## Required action:
Each line of the records below that contains "ramach" needs to be copied.

## Provided data:
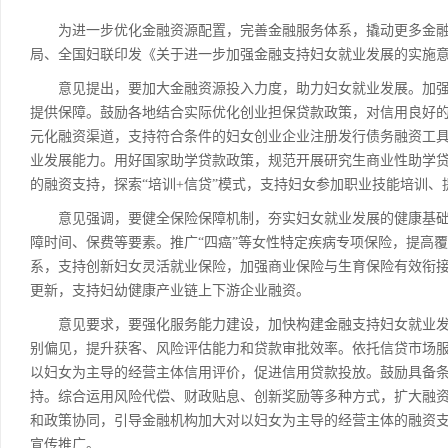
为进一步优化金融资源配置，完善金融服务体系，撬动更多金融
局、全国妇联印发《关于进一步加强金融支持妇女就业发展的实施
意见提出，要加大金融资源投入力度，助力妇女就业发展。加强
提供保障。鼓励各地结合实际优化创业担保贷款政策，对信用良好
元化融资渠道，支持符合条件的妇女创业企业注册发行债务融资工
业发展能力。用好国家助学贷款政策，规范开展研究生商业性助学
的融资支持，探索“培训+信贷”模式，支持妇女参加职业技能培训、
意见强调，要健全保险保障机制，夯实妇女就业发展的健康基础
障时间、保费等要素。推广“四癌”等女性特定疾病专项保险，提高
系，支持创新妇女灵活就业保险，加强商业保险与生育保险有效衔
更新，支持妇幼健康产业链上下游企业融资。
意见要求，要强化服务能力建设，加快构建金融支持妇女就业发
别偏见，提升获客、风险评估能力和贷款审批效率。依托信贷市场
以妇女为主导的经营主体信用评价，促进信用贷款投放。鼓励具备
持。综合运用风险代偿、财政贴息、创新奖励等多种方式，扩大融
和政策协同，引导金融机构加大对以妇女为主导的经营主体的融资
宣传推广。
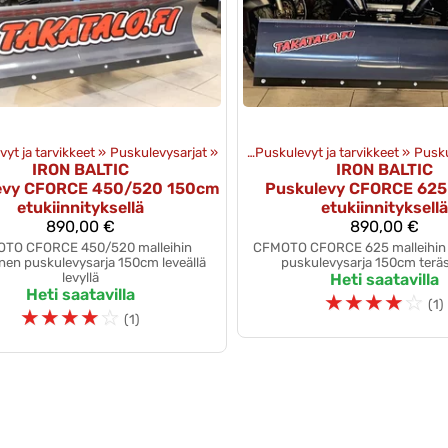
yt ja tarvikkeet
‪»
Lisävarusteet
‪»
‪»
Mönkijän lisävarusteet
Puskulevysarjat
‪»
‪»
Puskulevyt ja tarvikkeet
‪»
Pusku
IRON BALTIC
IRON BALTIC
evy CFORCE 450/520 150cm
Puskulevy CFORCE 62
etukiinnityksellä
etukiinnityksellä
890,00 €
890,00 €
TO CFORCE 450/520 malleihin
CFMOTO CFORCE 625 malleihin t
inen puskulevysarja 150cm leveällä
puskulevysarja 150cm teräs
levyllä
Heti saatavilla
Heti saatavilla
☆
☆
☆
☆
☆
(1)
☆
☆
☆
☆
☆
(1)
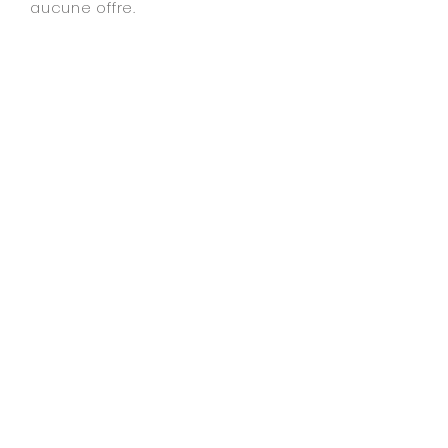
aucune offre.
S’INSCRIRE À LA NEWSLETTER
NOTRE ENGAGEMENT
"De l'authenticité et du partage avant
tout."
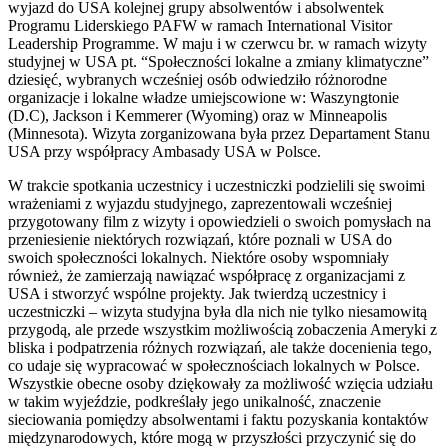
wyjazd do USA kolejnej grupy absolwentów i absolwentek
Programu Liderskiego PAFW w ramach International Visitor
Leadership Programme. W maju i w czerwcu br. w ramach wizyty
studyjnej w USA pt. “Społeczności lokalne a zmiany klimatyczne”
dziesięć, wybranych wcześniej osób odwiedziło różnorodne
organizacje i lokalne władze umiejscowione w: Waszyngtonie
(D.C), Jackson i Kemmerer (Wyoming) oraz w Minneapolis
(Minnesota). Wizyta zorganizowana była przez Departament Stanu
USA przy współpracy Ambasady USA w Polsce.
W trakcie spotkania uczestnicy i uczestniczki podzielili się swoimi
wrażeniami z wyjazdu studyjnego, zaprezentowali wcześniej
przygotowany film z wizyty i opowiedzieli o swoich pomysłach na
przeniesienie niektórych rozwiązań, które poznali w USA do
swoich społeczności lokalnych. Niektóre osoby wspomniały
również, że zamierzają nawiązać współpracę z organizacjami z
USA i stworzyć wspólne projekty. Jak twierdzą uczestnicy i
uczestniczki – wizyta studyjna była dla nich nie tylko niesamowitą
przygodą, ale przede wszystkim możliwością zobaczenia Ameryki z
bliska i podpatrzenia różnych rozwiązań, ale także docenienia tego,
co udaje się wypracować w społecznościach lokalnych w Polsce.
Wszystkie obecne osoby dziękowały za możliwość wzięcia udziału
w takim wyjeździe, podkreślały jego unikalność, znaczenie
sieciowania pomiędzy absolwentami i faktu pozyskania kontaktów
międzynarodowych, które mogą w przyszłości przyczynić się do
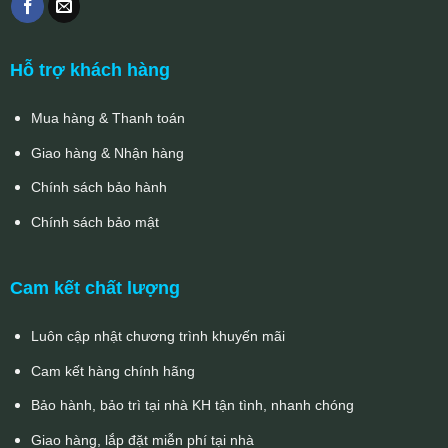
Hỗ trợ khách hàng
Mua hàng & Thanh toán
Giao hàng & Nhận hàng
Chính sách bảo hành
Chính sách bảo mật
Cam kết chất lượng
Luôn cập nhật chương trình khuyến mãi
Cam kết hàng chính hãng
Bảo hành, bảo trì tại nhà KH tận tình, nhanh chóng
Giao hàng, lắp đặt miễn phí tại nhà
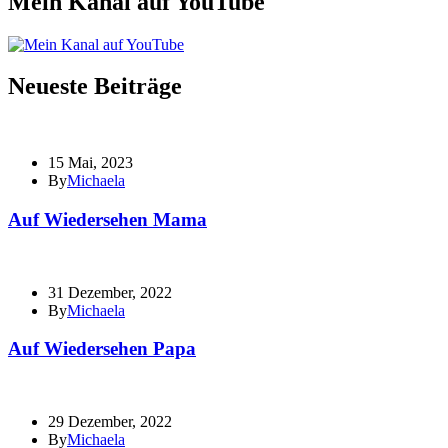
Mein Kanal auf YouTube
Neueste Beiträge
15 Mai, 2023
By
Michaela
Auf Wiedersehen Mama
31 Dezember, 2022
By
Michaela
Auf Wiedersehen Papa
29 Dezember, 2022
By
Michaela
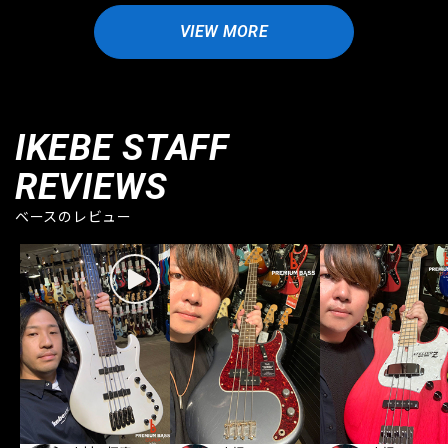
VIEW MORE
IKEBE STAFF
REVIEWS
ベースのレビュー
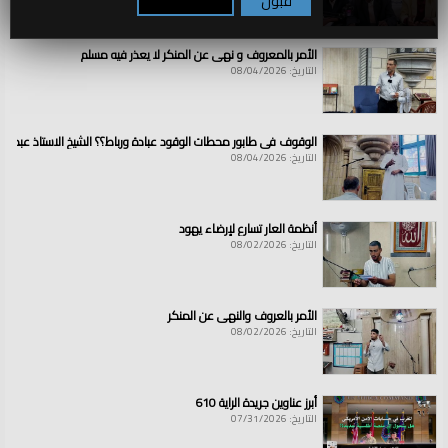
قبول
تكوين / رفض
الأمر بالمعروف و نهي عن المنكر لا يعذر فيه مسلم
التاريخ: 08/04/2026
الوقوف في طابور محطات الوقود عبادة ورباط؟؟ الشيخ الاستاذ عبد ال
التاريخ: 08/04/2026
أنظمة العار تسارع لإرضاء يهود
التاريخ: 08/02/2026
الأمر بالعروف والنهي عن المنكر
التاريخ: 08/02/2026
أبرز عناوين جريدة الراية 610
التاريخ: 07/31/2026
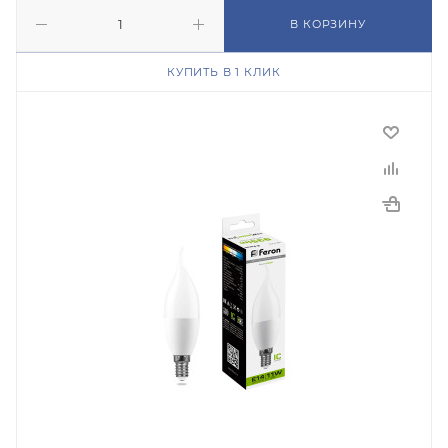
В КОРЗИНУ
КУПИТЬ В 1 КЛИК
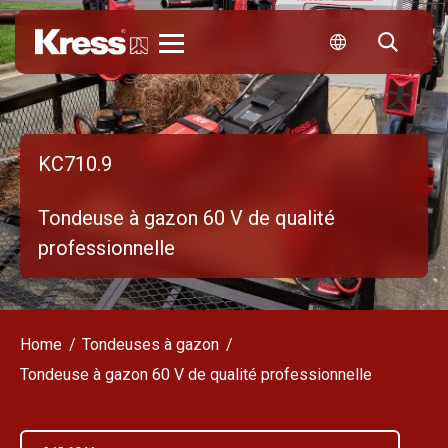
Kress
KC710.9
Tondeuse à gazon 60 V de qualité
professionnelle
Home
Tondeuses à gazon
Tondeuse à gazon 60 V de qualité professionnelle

## Result of the exercise:
Programu Liderskiego PAFW w ramach International Visitor
Leadership Programme. W maju i w czerwcu br. w ramach wizyty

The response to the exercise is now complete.